**TO DO:**
Report, as a single number, how many lines of the records contain the word "اتخاذ".

**DATA RECORDS:**
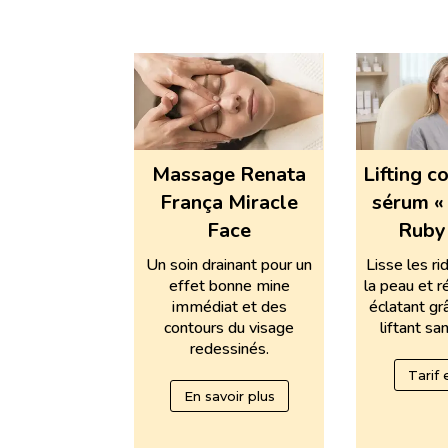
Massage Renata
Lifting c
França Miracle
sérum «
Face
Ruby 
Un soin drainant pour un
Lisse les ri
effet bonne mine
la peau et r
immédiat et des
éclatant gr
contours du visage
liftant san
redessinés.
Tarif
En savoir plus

==

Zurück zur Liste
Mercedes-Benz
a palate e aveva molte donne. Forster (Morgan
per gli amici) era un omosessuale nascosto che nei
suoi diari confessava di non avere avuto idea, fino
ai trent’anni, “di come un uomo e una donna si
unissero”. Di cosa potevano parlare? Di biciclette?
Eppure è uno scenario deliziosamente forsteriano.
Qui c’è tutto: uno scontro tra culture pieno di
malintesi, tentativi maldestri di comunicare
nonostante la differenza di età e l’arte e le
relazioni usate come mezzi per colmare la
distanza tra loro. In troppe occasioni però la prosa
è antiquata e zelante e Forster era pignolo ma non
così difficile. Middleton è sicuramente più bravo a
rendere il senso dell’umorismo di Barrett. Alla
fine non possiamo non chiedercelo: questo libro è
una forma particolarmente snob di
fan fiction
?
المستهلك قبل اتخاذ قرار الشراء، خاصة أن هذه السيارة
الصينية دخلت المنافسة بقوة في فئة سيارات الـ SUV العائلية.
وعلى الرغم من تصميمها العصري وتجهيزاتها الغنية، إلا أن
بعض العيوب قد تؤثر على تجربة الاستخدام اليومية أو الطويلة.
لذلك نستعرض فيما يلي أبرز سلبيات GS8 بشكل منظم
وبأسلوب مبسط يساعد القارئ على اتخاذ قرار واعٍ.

**RESPONSE TO THE EXERCISE:**
2